Contrary to the regular season, she said that “a really rewarding part of the state series is narrowing in on just a few kids.”

Because of the limited performers in the state series, Sukow is allowed to devote more of her time to each student, which is something she values greatly. She pointed out that the shift between performing in small classrooms with minimal audiences to speaking in large meeting spaces with a hundred live audience members is drastic for students, but the coaches are able to prepare them for the intimidating environment. In fact, she noted that many of the individual performers did their best performances in that challenging space, a feat that instilled a lot of pride in both Mrs. Sukow and her students. 

At state tournaments, Mrs. Sukow’s pride for her seniors is especially strong. Not just because of their accomplishments, but because of the immense growth she witnesses as each year passes. She says that many seniors who break at state for their individual events were part of performance in the round, a group event, years prior.

She says it’s “neat” to watch those students start in a group event and grow into their individual events. With so many students on the team, sometimes watching can be a challenge.

At state, Sukow literally ran from the furthest end of the Peoria Civic Center to the other in order to see both West’s and Perkins’s performances. Her dedication and attitude is what has influenced her students’ personalities, perspectives, and attitudes so profoundly. 

 Running to Perkins’s performance, she passed many of her speech coach friends from opposing teams. She shared an understanding laugh with these friends, many of whom judged Mrs. Sukow’s performances when she was a high-school speech competitor.

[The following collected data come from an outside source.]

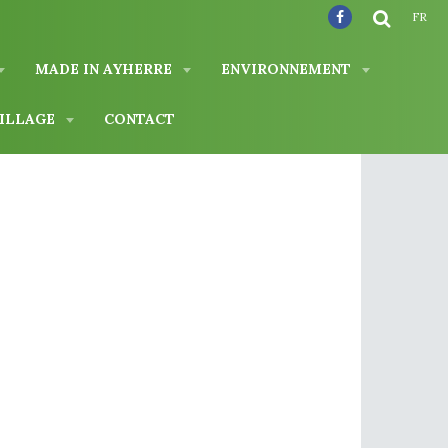
FR
MADE IN AYHERRE
ENVIRONNEMENT
VILLAGE
CONTACT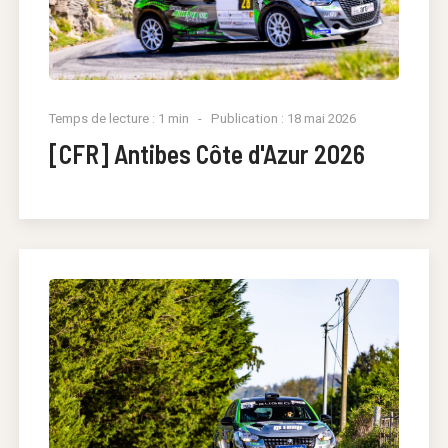
Temps de lecture : 1 min
Publication : 18 mai 2026
[CFR] Antibes Côte d'Azur 2026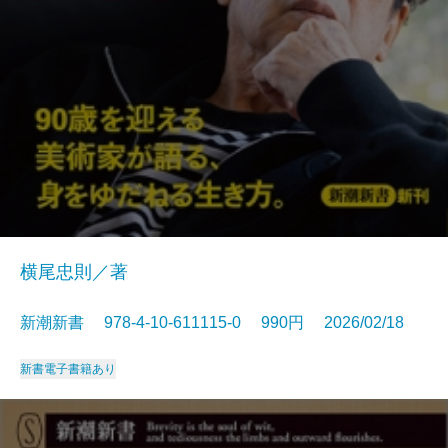
横尾忠則／著
新潮新書 978-4-10-611115-0 990円 2026/02/18
新書
電子書籍あり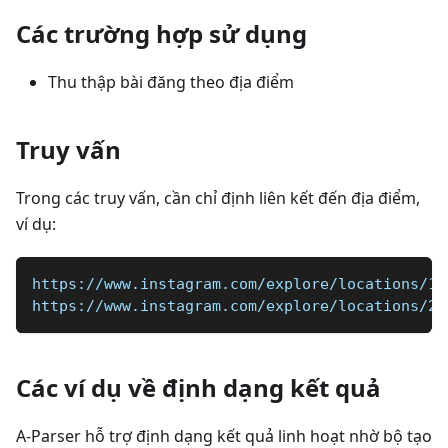
Các trường hợp sử dụng
Thu thập bài đăng theo địa điểm
Truy vấn
Trong các truy vấn, cần chỉ định liên kết đến địa điểm,
ví dụ:
https://www.instagram.com/explore/locations/10
https://www.instagram.com/explore/locations/21
Các ví dụ về định dạng kết quả
A-Parser hỗ trợ định dạng kết quả linh hoạt nhờ bộ tạo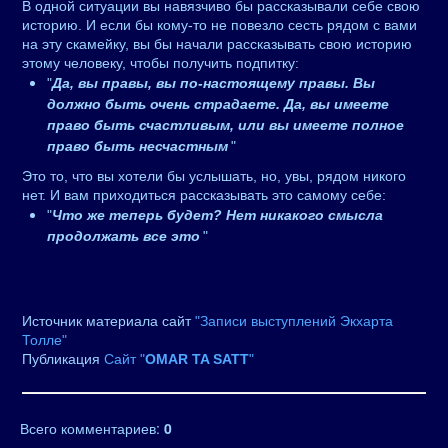
В одной ситуации вы навязчиво бы рассказывали себе свою
историю. И если бы кому-то не повезло сесть рядом с вами
на эту скамейку, вы бы начали рассказывать свою историю
этому человеку, чтобы получить подпитку:
"
Да, вы правы, вы по-настоящему правы. Вы
должно быть очень страдаете. Да, вы имеете
право быть счастливым, или вы имеете полное
право быть несчастным
"
Это то, что вы хотели бы услышать, но, увы, рядом никого
нет. И вам приходиться рассказывать это самому себе:
"
Что же теперь будет? Нет никакого смысла
продолжать все это
"
Источник материала сайт
"Записи выступлений Экхарта
Толле"
Публикация
Сайт "
OMAR TA SATT
"
Всего комментариев
:
0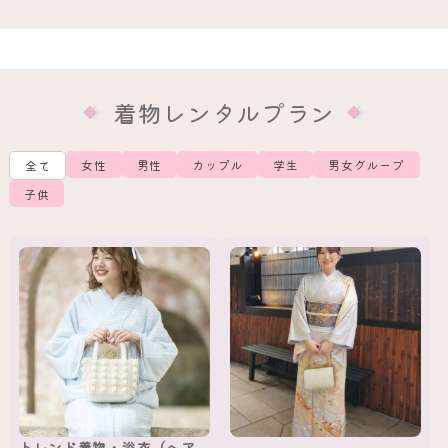
着物レンタルプラン
女性
男性
カップル
学生
男女グループ
全て
子供
トレンド着物・浴衣（ヘア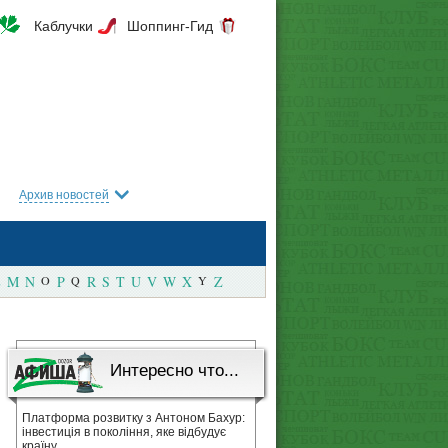
Каблучки
Шоппинг-Гид
Архив новостей
M
N
O
P
Q
R
S
T
U
V
W
X
Y
Z
Интересно что...
Платформа розвитку з Антоном Бахур:
інвестиція в покоління, яке відбудує
країну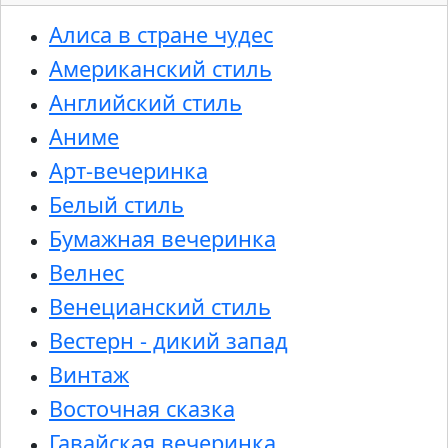
Алиса в стране чудес
Американский стиль
Английский стиль
Аниме
Арт-вечеринка
Белый стиль
Бумажная вечеринка
Велнес
Венецианский стиль
Вестерн - дикий запад
Винтаж
Восточная сказка
Гавайская вечеринка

Some of these friends included Prairie Ridge’s and Crystal Lake South’s speech coaches, whose two competitors joined Cary-Grove at state. What is so different between sports and the speech team, she believes, is that in speech, up to three competitors in each event are sent from every sectional tournament. Because of this, she says, “You can have three winners.” So, when Cary-Grove’s Leo Petropoulos and Crystal Lake South’s Megan Norten both qualified for the state tournament in extemporaneous speaking, Mrs. Sukow was able to support both competitors.

“In the speech community, everyone truly cheers for everyone else. Obviously, in the end, you want your [team] to go to state, but we also celebrate each other’s victories. Communication is all about making those connections with people, and I think that’s really special in the speech world,” Mrs. Sukow said.

Perkins, like many of Mrs. Sukow’s students, grew immensely in the four years she spent under her coach’s guidance. With her sophistication and poise, she will continue to remember the iconic proverb Mrs. Sukow shares: “Winners get trophies, champions change lives.”